*Your instructions:*
Below this line is a set of entries; quote exactly the lines from the line that contains "Return results in <instances>...</instances>. Highlight" to the line that contains "Look at this", both lines included.

BEGIN Records provided

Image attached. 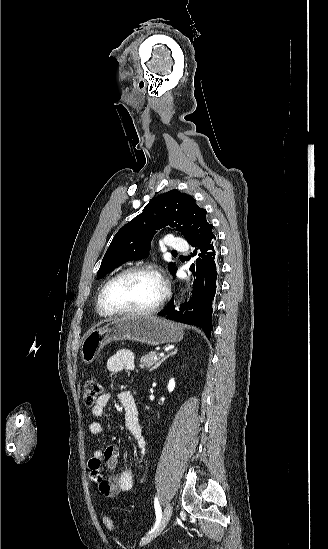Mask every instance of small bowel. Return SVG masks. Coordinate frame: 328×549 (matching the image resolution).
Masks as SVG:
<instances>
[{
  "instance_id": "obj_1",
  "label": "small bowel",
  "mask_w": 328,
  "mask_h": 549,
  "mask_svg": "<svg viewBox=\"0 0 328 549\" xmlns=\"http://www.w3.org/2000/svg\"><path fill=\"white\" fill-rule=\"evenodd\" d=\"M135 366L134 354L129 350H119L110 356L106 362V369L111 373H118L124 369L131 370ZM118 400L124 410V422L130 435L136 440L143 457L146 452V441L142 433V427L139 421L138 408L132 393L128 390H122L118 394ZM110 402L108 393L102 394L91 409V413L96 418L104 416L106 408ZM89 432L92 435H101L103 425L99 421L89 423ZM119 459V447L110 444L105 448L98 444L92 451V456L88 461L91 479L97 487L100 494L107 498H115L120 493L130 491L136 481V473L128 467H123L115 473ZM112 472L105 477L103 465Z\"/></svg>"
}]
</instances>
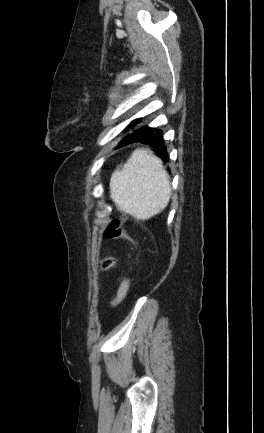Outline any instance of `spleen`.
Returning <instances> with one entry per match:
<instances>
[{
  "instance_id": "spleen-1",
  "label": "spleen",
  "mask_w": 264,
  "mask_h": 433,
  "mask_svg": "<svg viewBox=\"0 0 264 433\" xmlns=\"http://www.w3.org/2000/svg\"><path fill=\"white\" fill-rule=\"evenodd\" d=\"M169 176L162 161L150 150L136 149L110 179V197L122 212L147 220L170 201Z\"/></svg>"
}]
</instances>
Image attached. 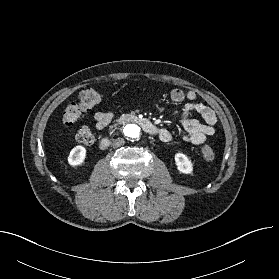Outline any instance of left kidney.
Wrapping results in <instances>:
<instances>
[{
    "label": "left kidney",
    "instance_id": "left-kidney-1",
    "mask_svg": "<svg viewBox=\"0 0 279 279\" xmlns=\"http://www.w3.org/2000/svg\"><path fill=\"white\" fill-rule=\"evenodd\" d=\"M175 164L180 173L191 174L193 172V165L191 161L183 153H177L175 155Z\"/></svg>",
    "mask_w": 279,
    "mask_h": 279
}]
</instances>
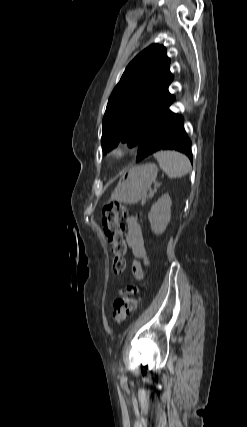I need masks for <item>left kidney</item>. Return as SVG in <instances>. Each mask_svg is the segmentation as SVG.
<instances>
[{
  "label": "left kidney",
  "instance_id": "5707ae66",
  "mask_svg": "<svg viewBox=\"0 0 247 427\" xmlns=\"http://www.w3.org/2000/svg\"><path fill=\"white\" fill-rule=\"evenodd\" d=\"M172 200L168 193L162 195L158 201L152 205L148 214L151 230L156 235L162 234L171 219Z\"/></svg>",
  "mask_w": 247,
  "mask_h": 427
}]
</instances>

END Records provided
BEGIN Records provided

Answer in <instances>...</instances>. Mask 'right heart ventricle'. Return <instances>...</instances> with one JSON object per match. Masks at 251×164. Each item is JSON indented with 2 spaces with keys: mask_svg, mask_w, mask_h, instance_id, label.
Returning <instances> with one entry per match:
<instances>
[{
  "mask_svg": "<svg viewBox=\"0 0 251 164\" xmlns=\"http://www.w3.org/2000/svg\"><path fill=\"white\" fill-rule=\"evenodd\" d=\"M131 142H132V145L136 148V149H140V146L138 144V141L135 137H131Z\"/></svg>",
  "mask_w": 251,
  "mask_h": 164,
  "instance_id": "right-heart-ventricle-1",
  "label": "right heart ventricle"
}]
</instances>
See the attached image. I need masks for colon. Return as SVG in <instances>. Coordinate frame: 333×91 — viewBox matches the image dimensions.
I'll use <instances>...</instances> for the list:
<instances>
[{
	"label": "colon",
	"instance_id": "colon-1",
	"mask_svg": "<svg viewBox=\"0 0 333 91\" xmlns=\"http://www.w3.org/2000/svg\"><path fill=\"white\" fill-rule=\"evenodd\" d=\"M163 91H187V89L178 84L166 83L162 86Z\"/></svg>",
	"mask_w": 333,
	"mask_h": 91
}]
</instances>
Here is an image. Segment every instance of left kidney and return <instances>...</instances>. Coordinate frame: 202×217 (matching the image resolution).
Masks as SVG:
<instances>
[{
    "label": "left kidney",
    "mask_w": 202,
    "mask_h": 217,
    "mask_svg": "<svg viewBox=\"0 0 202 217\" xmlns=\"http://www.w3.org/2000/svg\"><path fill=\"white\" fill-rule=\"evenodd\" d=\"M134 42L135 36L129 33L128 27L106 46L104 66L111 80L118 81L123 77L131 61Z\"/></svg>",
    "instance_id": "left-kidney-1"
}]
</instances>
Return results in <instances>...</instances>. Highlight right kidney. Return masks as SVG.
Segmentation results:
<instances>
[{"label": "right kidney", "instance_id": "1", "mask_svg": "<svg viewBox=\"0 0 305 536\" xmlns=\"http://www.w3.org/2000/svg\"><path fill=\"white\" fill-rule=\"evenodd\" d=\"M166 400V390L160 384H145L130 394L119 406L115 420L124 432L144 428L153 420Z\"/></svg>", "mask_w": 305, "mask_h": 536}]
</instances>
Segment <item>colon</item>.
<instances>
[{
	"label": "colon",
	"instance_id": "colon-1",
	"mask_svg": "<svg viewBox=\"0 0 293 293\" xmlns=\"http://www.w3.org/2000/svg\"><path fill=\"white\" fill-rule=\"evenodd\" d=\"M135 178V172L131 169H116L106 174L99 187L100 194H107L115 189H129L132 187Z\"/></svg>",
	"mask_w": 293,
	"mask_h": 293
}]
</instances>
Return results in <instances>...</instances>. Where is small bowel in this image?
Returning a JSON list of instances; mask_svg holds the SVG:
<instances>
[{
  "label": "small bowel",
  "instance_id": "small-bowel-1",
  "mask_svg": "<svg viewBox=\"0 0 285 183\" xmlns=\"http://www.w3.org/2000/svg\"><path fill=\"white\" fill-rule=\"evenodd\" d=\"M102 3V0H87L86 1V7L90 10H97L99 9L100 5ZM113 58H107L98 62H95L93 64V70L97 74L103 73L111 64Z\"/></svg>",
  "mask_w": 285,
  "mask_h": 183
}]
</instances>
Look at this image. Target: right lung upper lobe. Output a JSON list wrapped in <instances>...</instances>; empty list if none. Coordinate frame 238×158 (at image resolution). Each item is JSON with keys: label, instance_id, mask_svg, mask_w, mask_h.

END Records provided

*Exercise result:*
Return results in <instances>...</instances>. Highlight right kidney. Return masks as SVG.
Segmentation results:
<instances>
[{"label": "right kidney", "instance_id": "1", "mask_svg": "<svg viewBox=\"0 0 305 536\" xmlns=\"http://www.w3.org/2000/svg\"><path fill=\"white\" fill-rule=\"evenodd\" d=\"M166 400V390L160 384H145L130 394L119 406L115 420L124 432L144 428L153 420Z\"/></svg>", "mask_w": 305, "mask_h": 536}]
</instances>
Segment <item>colon</item>.
<instances>
[{
	"label": "colon",
	"instance_id": "colon-1",
	"mask_svg": "<svg viewBox=\"0 0 293 293\" xmlns=\"http://www.w3.org/2000/svg\"><path fill=\"white\" fill-rule=\"evenodd\" d=\"M135 178V172L131 169H116L106 174L99 187L100 194H107L115 189H129L132 187Z\"/></svg>",
	"mask_w": 293,
	"mask_h": 293
}]
</instances>
Return results in <instances>...</instances>. Where is small bowel in this image?
Returning a JSON list of instances; mask_svg holds the SVG:
<instances>
[{
  "label": "small bowel",
  "instance_id": "small-bowel-1",
  "mask_svg": "<svg viewBox=\"0 0 285 183\" xmlns=\"http://www.w3.org/2000/svg\"><path fill=\"white\" fill-rule=\"evenodd\" d=\"M102 3V0H87L86 1V7L90 10H97L99 9L100 5ZM113 58H107L98 62H95L93 64V70L97 74L103 73L111 64Z\"/></svg>",
  "mask_w": 285,
  "mask_h": 183
}]
</instances>
Look at this image. Target: right lung upper lobe. Output a JSON list wrapped in <instances>...</instances>; empty list if none. Coordinate frame 238×158 (at image resolution). Each item is JSON with keys: label, instance_id, mask_svg, mask_w, mask_h.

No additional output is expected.